Tuesday, November 30, 2010



“Philosophers have long disputed the nature of truth [which] . . . lies at the very center of journalism. So it’s essential to examine it, if only to discover that it differs from what many of us were taught—that truth is self-evident and unchanging. . . . In most ancient tribal societies, shamans and elders held the authority to say what was true and what was false. Later, religious authorities, kings, queens, and the nobility would claim it. In our day, scientists, political and religious leaders, and news media are the most powerful truth-tellers.”
—John H. McManus, journalist, educator and author
of Detecting Bull: How to Identify Bias and Junk Journalism
in Print, Broadcast and on the Wild Web
, 2009 URL
Image: Jules Joseph Lefebvre’s 19th century portrait of Truth

Editorial Comment: I can’t handle the truth.

PeezPix: December Sunrise


  1. Although they are more obscure than scientists, mathematicians take us even deeper into the mystery by revealing that there are truths which cannot be formally proven to be true, as well as things which are simply unknowable via the tools of science and mathematics.

  2. Heard one the other day, attributed to Bismarck, saying that conviction is a greater enemy of truth than a lie.

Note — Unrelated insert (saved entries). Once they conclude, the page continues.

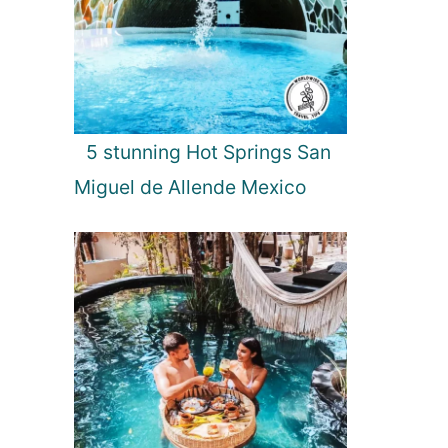
5 stunning Hot Springs San
Miguel de Allende Mexico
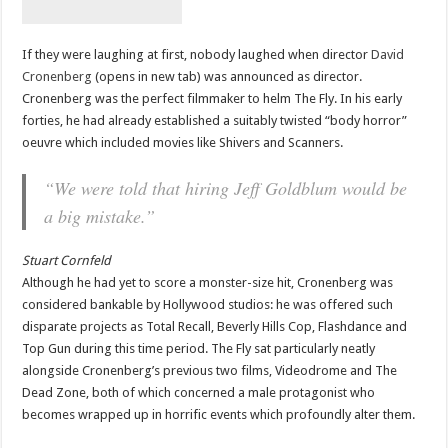
If they were laughing at first, nobody laughed when director
David
Cronenberg
(opens in new tab) was announced as director.
Cronenberg was the perfect filmmaker to helm The Fly. In his early
forties, he had already established a suitably twisted “body horror”
oeuvre which included movies like Shivers and Scanners.
“We were told that hiring Jeff Goldblum would be
a big mistake.”
Stuart Cornfeld
Although he had yet to score a monster-size hit, Cronenberg was
considered bankable by Hollywood studios: he was offered such
disparate projects as Total Recall, Beverly Hills Cop, Flashdance and
Top Gun during this time period. The Fly sat particularly neatly
alongside Cronenberg’s previous two films, Videodrome and The
Dead Zone, both of which concerned a male protagonist who
becomes wrapped up in horrific events which profoundly alter them.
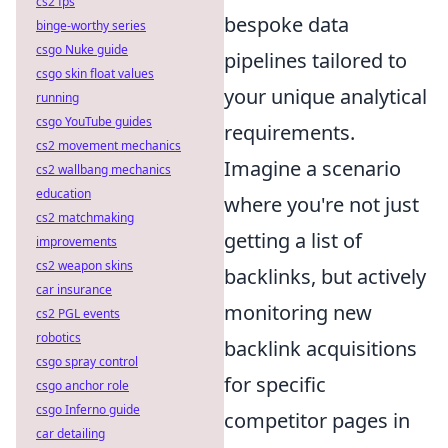
cs2 fps
bespoke data
binge-worthy series
csgo Nuke guide
pipelines tailored to
csgo skin float values
your unique analytical
running
csgo YouTube guides
requirements.
cs2 movement mechanics
Imagine a scenario
cs2 wallbang mechanics
education
where you're not just
cs2 matchmaking
getting a list of
improvements
cs2 weapon skins
backlinks, but actively
car insurance
monitoring new
cs2 PGL events
robotics
backlink acquisitions
csgo spray control
for specific
csgo anchor role
csgo Inferno guide
competitor pages in
car detailing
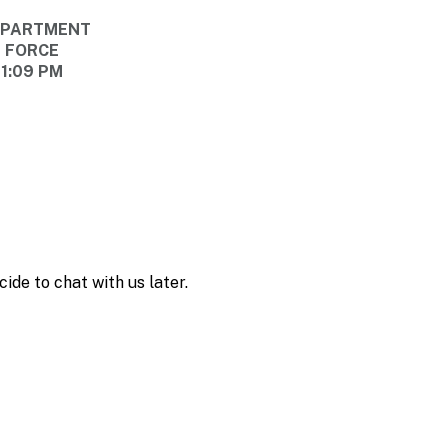
DEPARTMENT
E FORCE
11:09 PM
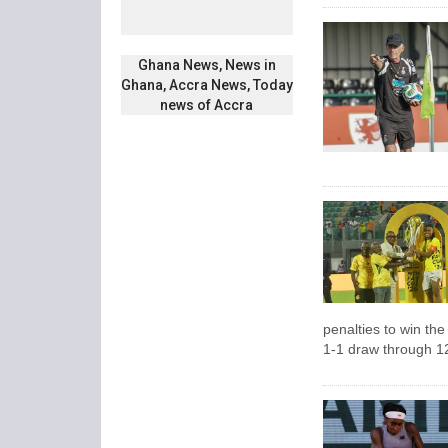
Ghana News, News in
Ghana, Accra News, Today
news of Accra
penalties to win th
1-1 draw through 1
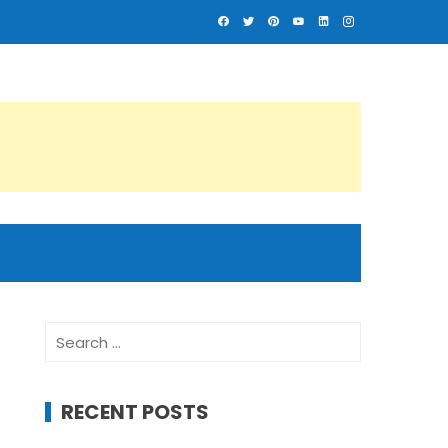
Search
for:
RECENT POSTS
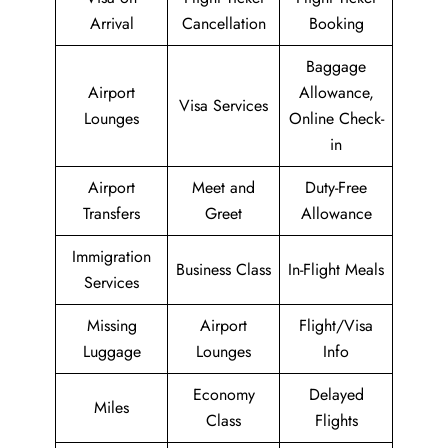
Arrival
Cancellation
Booking
Baggage
Airport
Allowance,
Visa Services
Lounges
Online Check-
in
Airport
Meet and
Duty-Free
Transfers
Greet
Allowance
Immigration
Business Class
In-Flight Meals
Services
Missing
Airport
Flight/Visa
Luggage
Lounges
Info
Economy
Delayed
Miles
Class
Flights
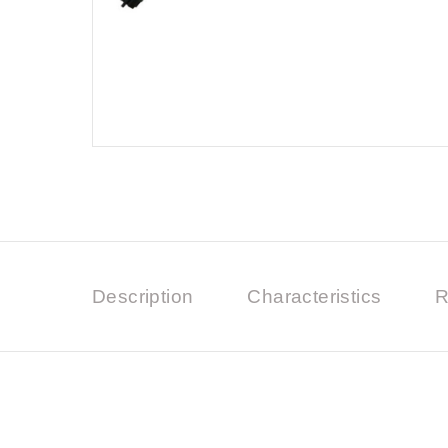
Description
Characteristics
R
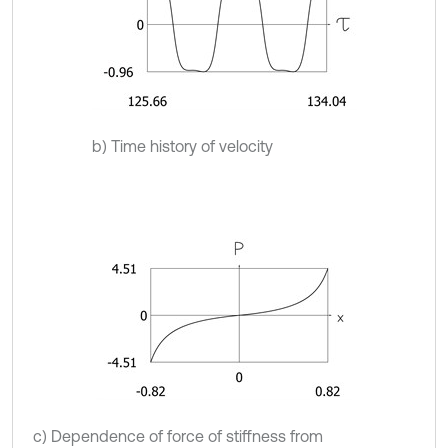
b) Time history of velocity
c) Dependence of force of stiffness from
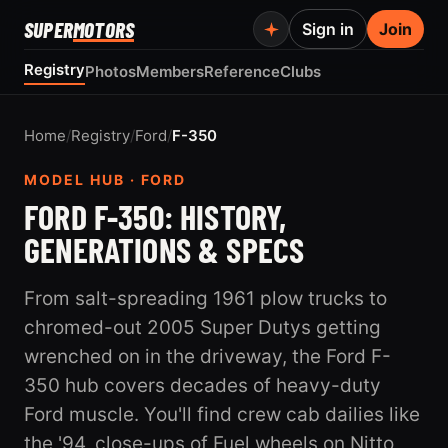
SUPER
MOTORS
Sign in
Join
Registry
Photos
Members
Reference
Clubs
Home
/
Registry
/
Ford
/
F-350
MODEL HUB · FORD
FORD F-350: HISTORY,
GENERATIONS & SPECS
From salt-spreading 1961 plow trucks to
chromed-out 2005 Super Dutys getting
wrenched on in the driveway, the Ford F-
350 hub covers decades of heavy-duty
Ford muscle. You'll find crew cab dailies like
the '94, close-ups of Fuel wheels on Nitto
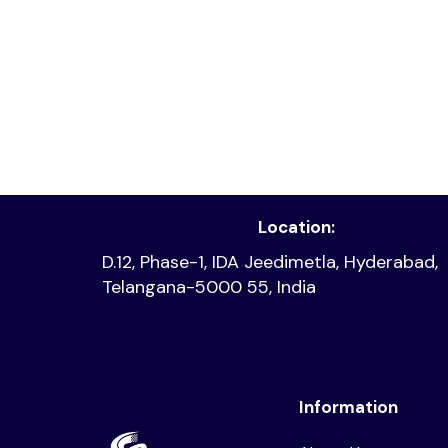
Read article
Location:
D.12, Phase-1, IDA Jeedimetla, Hyderabad,
Telangana-5000 55, India
Information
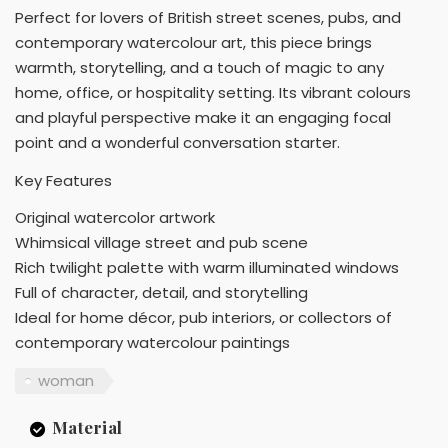
Perfect for lovers of British street scenes, pubs, and
contemporary watercolour art, this piece brings
warmth, storytelling, and a touch of magic to any
home, office, or hospitality setting. Its vibrant colours
and playful perspective make it an engaging focal
point and a wonderful conversation starter.
Key Features
Original watercolor artwork
Whimsical village street and pub scene
Rich twilight palette with warm illuminated windows
Full of character, detail, and storytelling
Ideal for home décor, pub interiors, or collectors of
contemporary watercolour paintings
woman
Material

  3. This idea that anyone can define what's true (and what isn't) has a huge amount to do with the fact that we newsfolk are right down there with politicians and used-car salesmen in terms of being trustworthy.
    One wonders where little Virginia would send her letter asking about the existence of Santa today. Could her Papa say confidently that if you read it (or hear it) in this paper or on that broadcast, it's believable?